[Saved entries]
+++

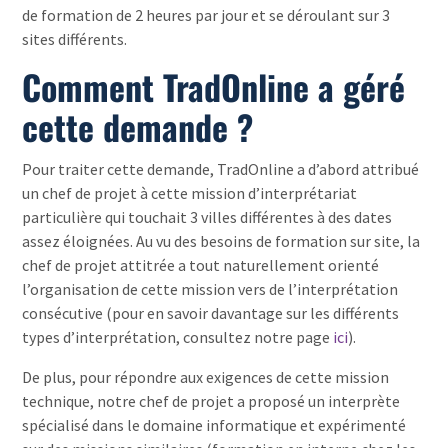
de formation de 2 heures par jour et se déroulant sur 3
sites différents.
Comment TradOnline a géré
cette demande ?
Pour traiter cette demande, TradOnline a d’abord attribué
un chef de projet à cette mission d’interprétariat
particulière qui touchait 3 villes différentes à des dates
assez éloignées. Au vu des besoins de formation sur site, la
chef de projet attitrée a tout naturellement orienté
l’organisation de cette mission vers de l’interprétation
consécutive (pour en savoir davantage sur les différents
types d’interprétation, consultez notre page
ici
).
De plus, pour répondre aux exigences de cette mission
technique, notre chef de projet a proposé un interprète
spécialisé dans le domaine informatique et expérimenté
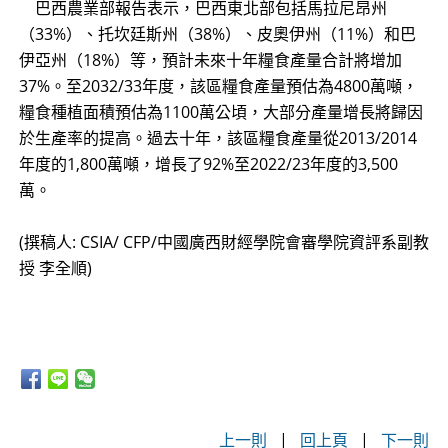
巴西農業部報告表示，巴西東北部包括馬拉尼昂州
（33%）、托坎廷斯州（38%）、皮奧伊州（11%）和巴
伊亞州（18%）等，預計未來十年糧食產量合計將增加
37%。至2032/33年度，該區糧食產量預估為4800萬噸，
糧食種植面積預估為1100萬公頃，大部分產量增長將歸因
於生產率的提高。過去十年，該區糧食產量從2013/2014
年度的1,800萬噸，增長了92%至2022/23年度的3,500
萬。
(撰稿人: CSIA/ CFP/中國廣西財經學院會審學院資評系副教
授 李全順)
上一則
|
回上頁
|
下一則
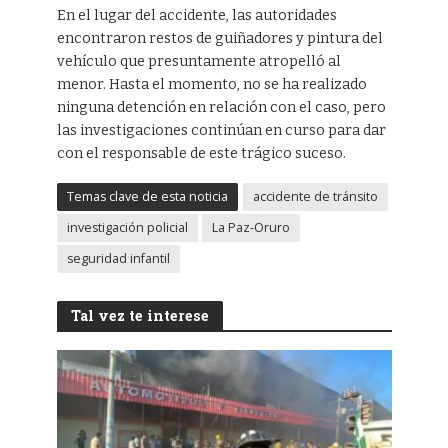
En el lugar del accidente, las autoridades
encontraron restos de guiñadores y pintura del
vehículo que presuntamente atropelló al
menor. Hasta el momento, no se ha realizado
ninguna detención en relación con el caso, pero
las investigaciones continúan en curso para dar
con el responsable de este trágico suceso.
Temas clave de esta noticia
accidente de tránsito
investigación policial
La Paz-Oruro
seguridad infantil
Tal vez te interese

+++

## Your objective
Restate each of the entries above word for word and skip every image.

## Task solution
de formation de 2 heures par jour et se déroulant sur 3
sites différents.
Comment TradOnline a géré
cette demande ?
Pour traiter cette demande, TradOnline a d’abord attribué
un chef de projet à cette mission d’interprétariat
particulière qui touchait 3 villes différentes à des dates
assez éloignées. Au vu des besoins de formation sur site, la
chef de projet attitrée a tout naturellement orienté
l’organisation de cette mission vers de l’interprétation
consécutive (pour en savoir davantage sur les différents
types d’interprétation, consultez notre page
ici
).
De plus, pour répondre aux exigences de cette mission
technique, notre chef de projet a proposé un interprète
spécialisé dans le domaine informatique et expérimenté
巴西農業部報告表示，巴西東北部包括馬拉尼昂州
（33%）、托坎廷斯州（38%）、皮奧伊州（11%）和巴
伊亞州（18%）等，預計未來十年糧食產量合計將增加
37%。至2032/33年度，該區糧食產量預估為4800萬噸，
糧食種植面積預估為1100萬公頃，大部分產量增長將歸因
於生產率的提高。過去十年，該區糧食產量從2013/2014
年度的1,800萬噸，增長了92%至2022/23年度的3,500
萬。
(撰稿人: CSIA/ CFP/中國廣西財經學院會審學院資評系副教
授 李全順)
上一則
|
回上頁
|
下一則
En el lugar del accidente, las autoridades
encontraron restos de guiñadores y pintura del
vehículo que presuntamente atropelló al
menor. Hasta el momento, no se ha realizado
ninguna detención en relación con el caso, pero
las investigaciones continúan en curso para dar
con el responsable de este trágico suceso.
Temas clave de esta noticia
accidente de tránsito
investigación policial
La Paz-Oruro
seguridad infantil
Tal vez te interese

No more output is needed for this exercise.